Colorado courts are already preparing to consider these conflicting perspectives, as the local bans and moratoriums have resulted in legal challenges, including suits brought by mineral-rights owners, who say that because they’re being prohibited from exercising their property rights by the local government, they deserve compensation.
If the mineral-rights owners prevail, taxpayers in Boulder County alone could be forced to pay as much as $1 billion in compensation, according to a study released June 12 by Netherland, Sewell & Associates, an international petroleum-engineering firm.

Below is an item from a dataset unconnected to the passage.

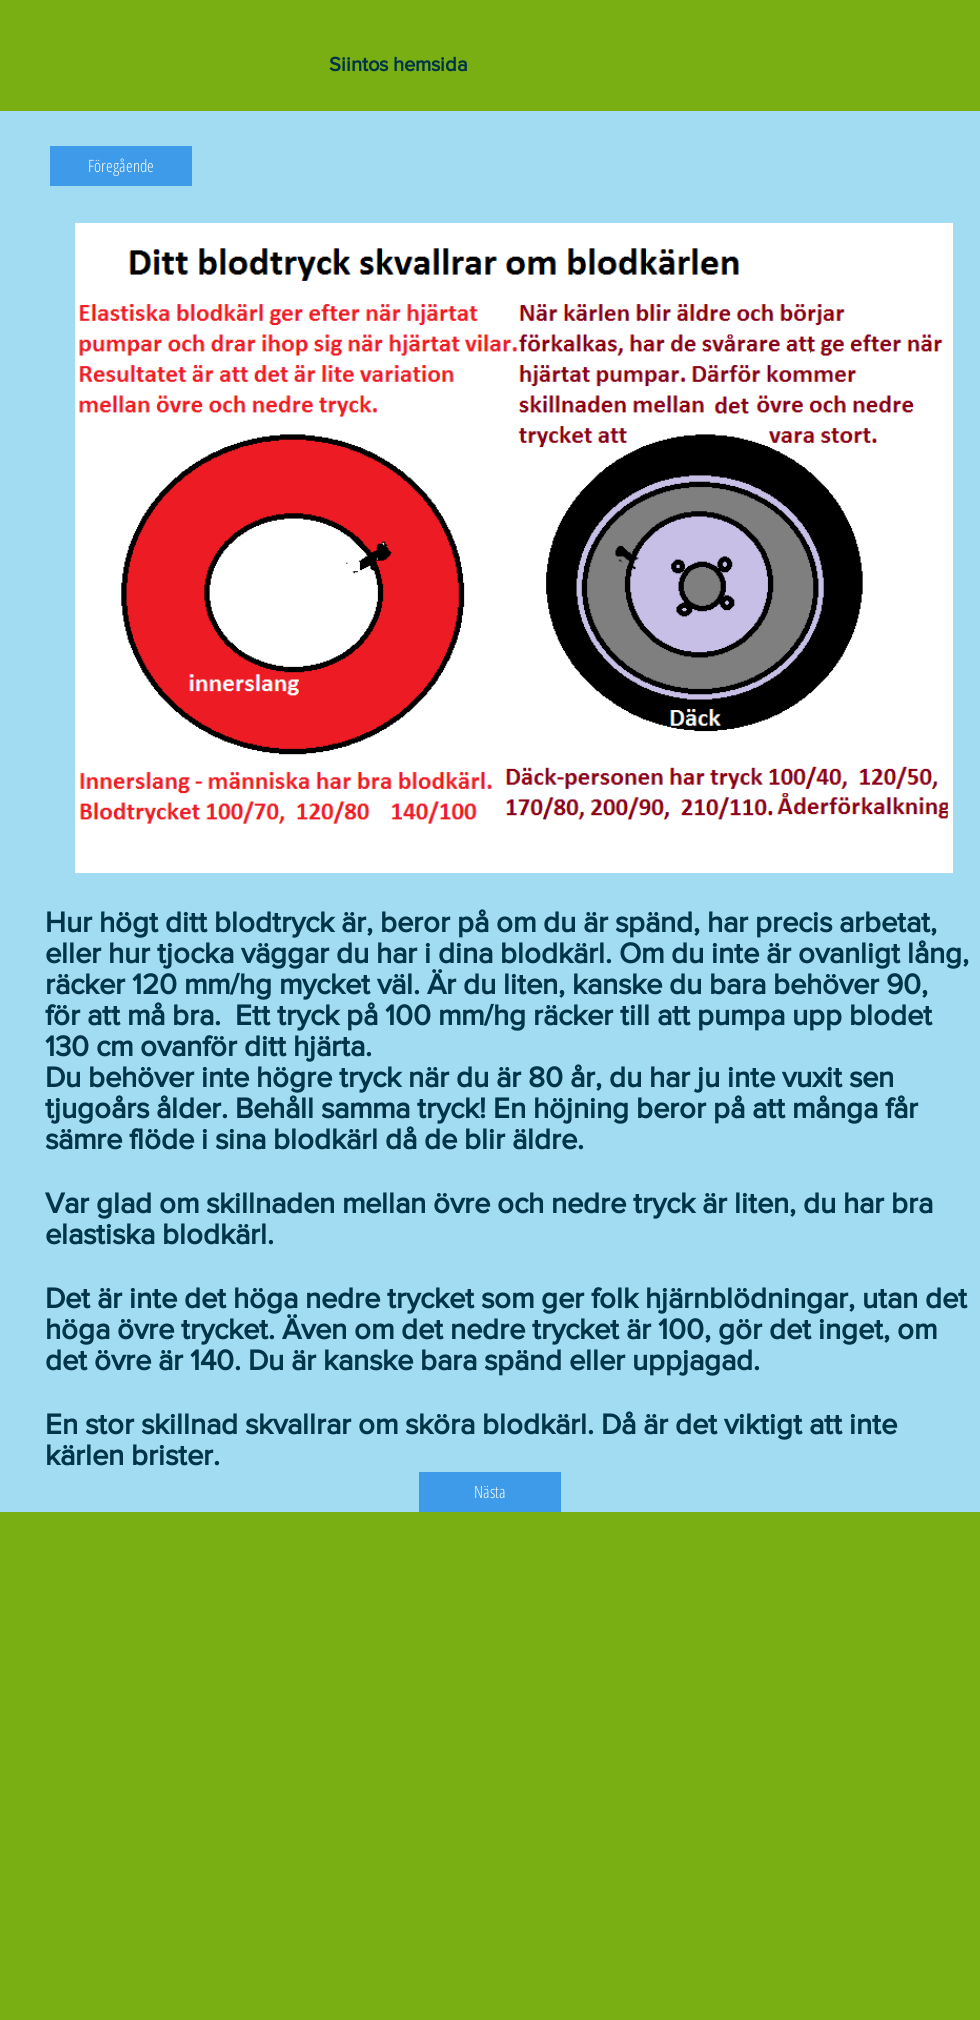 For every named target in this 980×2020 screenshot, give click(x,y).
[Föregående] (121, 166)
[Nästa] (490, 1492)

It remains unclear how long the lawsuits over the new fracking restrictions will take to adjudicate; experts in Colorado are estimating it could take anywhere from a few years to a decade.
But “just because the government threatens a lengthy legal process doesn’t mean that property-rights owners or mineral-rights owners should give up the fight — or that they will give up the fight,” says Michelle Bach Lyng, a spokesperson for the National Association of Royalty Owners in the Rockies. “Not only is this real property, and not only real compensation that they’re owed, but if we allow the government to take this liberty, what’s next?”
— Jillian Kay Melchior is a Thomas L. Rhodes Fellow for the Franklin Center for Government and Public Integrity. She is also a senior fellow at the Independent Women’s Forum.